- Born: January 28, 1980 (age 46) Minneapolis-Saint Paul
- Other name: "Rizler"
- Known for: spammer
- Spouse: Anita Smith
- Children: one son

= Christopher William Smith =

American convicted criminal

Christopher William Smith ("Rizler") (born January 28, 1980) is an American convicted criminal who was a prolific e-mail spammer, and sold drugs online from his illegal Xpress Pharmacy Direct in Burnsville, Minnesota, United States. He was released from prison on October 13, 2020.

==Early life==
Smith grew up in the Minneapolis-Saint Paul area, splitting his time between his father's house on Lake Minnetonka and his mother's house in Burnsville. He attended high school at the Academy of Holy Angels and later transferred to a public school in Lakeville, but never completed high school.

==Business and conviction==

He was charged in August 2005 with conspiracy to distribute controlled substances, wire fraud, selling misbranded drugs and money laundering. Federal officials added a count of operating a continuing criminal enterprise in a revised indictment filed in May 2006. During his final year in business he earned $18 million and had an 85-employee company. In addition, he violated court order by leaving the country and withdrawing frozen assets after having his bail revoked.

In January 2006, Smith was, in a separate case, ordered to pay AOL $5.6 million (or $25,000 for every day he sent out spam e-mails) for spamming its members in 2003.
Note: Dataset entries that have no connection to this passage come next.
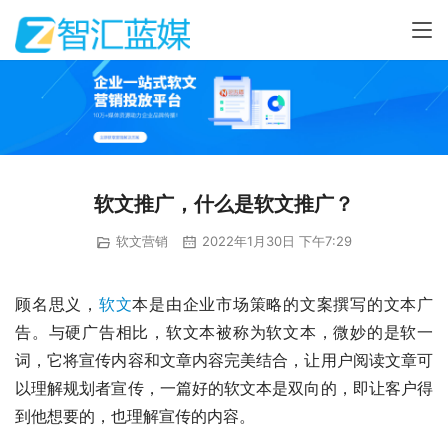
软文推广，什么是软文推广？
软文营销
2022年1月30日 下午7:29
顾名思义，
软文
本是由企业市场策略的文案撰写的文本广
告。与硬广告相比，软文本被称为软文本，微妙的是软一
词，它将宣传内容和文章内容完美结合，让用户阅读文章可
以理解规划者宣传，一篇好的软文本是双向的，即让客户得
到他想要的，也理解宣传的内容。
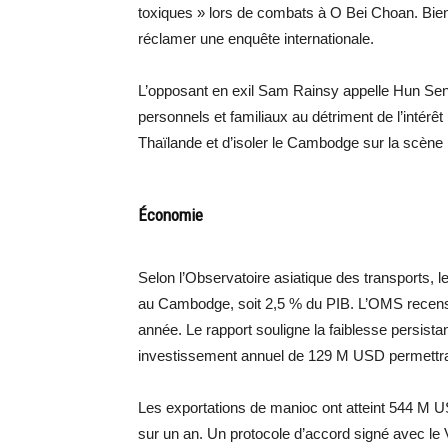
toxiques » lors de combats à O Bei Choan. Bien
réclamer une enquête internationale.
L’opposant en exil Sam Rainsy appelle Hun Sen à 
personnels et familiaux au détriment de l’intérêt 
Thaïlande et d’isoler le Cambodge sur la scène i
Économie
Selon l’Observatoire asiatique des transports, 
au Cambodge, soit 2,5 % du PIB. L’OMS recense
année. Le rapport souligne la faiblesse persista
investissement annuel de 129 M USD permettrai
Les exportations de manioc ont atteint 544 M U
sur un an. Un protocole d’accord signé avec le V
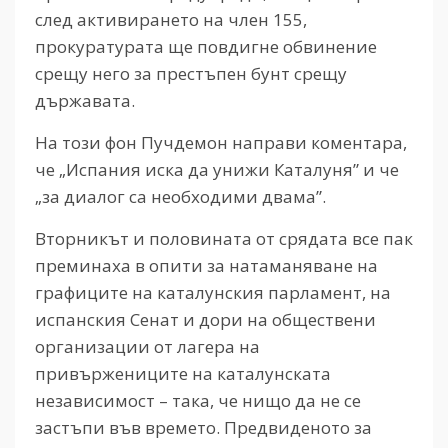
след активирането на член 155,
прокуратурата ще повдигне обвинение
срещу него за престъпен бунт срещу
държавата.
На този фон Пучдемон направи коментара,
че „Испания иска да унижи Каталуня” и че
„за диалог са необходими двама”.
Вторникът и половината от срядата все пак
преминаха в опити за натаманяване на
графиците на каталунския парламент, на
испанския Сенат и дори на обществени
организации от лагера на
привържениците на каталунската
независимост – така, че нищо да не се
застъпи във времето. Предвиденото за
In October 2006, Dr. Phillip Mach, who wrote the prescriptions for Smith's customers, pleaded guilty on one count of conspiracy to distribute and dispense controlled substances, four counts of wire fraud, three counts of unlawful distribution and dispensing of a controlled substance, and five counts of introducing misbranded drugs into interstate commerce.

In November 2006, Smith was convicted on nine counts by a federal jury in Minneapolis. On August 1, 2009 he was sentenced to 20 years in prison.
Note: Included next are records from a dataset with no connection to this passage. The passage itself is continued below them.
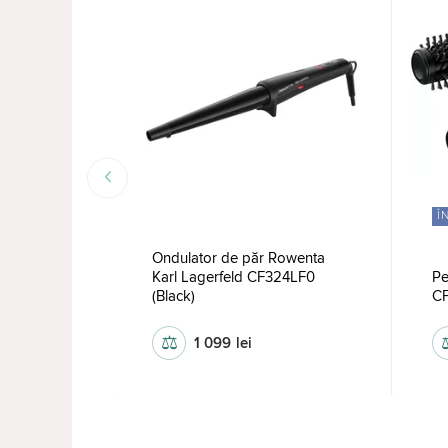
Î
Ondulator de păr Rowenta
Karl Lagerfeld CF324LF0
Pe
a CF3460
(Black)
C
⚖
1 099
lei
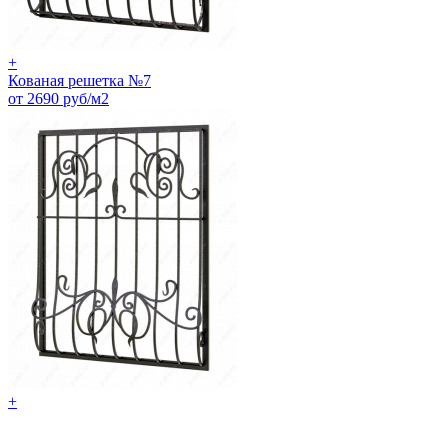
+
Кованая решетка №7
от 2690 руб/м2
+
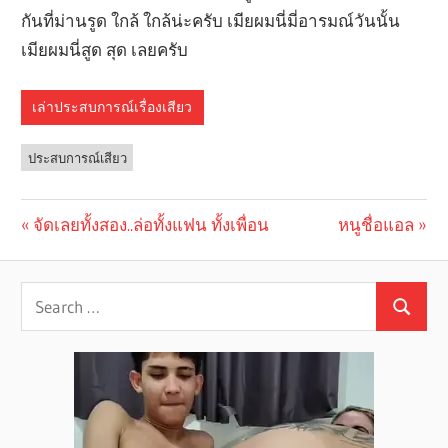
กันที่ม่านรูด ใกล้ ใกล้น่ะครับ เมียผมนี่มี่อารมณ์วันนั้น
เมียผมนี่สูด สุด เลยครับ
เล่าประสบการณ์เรื่องเสียว
ประสบการณ์เสียว
Previous
จัดเลยทั้งสอง..ล่อทั้งแฟน ทั้งเพื่อน
Next
หนูชื่อแอล
Post
Post:
Post:
navigation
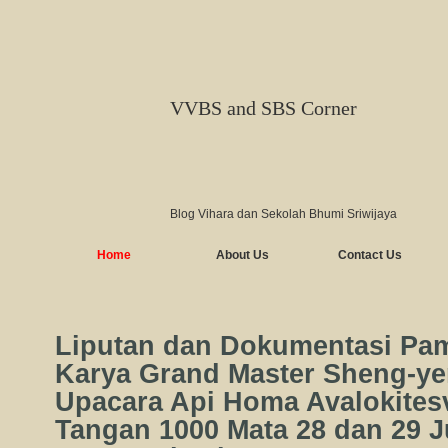
VVBS and SBS Corner
Blog Vihara dan Sekolah Bhumi Sriwijaya
Home
About Us
Contact Us
Liputan dan Dokumentasi Pa
Karya Grand Master Sheng-ye
Upacara Api Homa Avalokites
Tangan 1000 Mata 28 dan 29 Ju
According to the Federal Bureau of Prisons, Smith (ID # 12310-041) was housed at the Federal Correctional Institution, Phoenix, but as of 2012 was moved to United States Penitentiary, Canaan and his projected release date was 31 July 2023. As of August 17, 2014 Smith was incarcerated at the Federal Correctional Complex, Allenwood in White Deer, PA, but has since been moved first to Federal Correctional Complex, Terre Haute, and then in 2015 to Federal Medical Center, Lexington, a federal prison for inmates requiring medical or mental health care. His projected release date was to be extended to 3 February 2024, but he was released from prison on 13 October 2020.